• _How to complete this task_
What is wanted is the line holding "الاقتصاد والأعمال" and every later line through the end of the entries, set down exactly.

━━━━━━━━

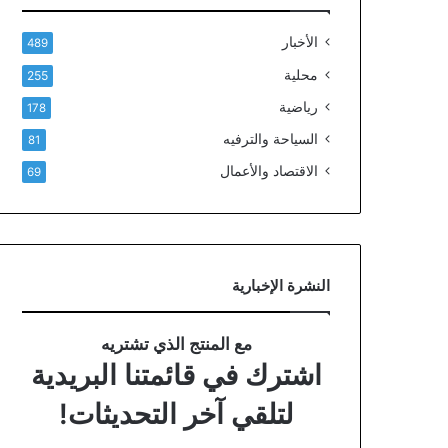
الأخبار
489
محلية
255
رياضية
178
السياحة والترفيه
81
الاقتصاد والأعمال
69
النشرة الإخبارية
مع المنتج الذي تشتريه
اشترك في قائمتنا البريدية
لتلقي آخر التحديثات!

━━━━━━━━

• _Exercise answer_
الاقتصاد والأعمال
69
النشرة الإخبارية
مع المنتج الذي تشتريه
اشترك في قائمتنا البريدية
لتلقي آخر التحديثات!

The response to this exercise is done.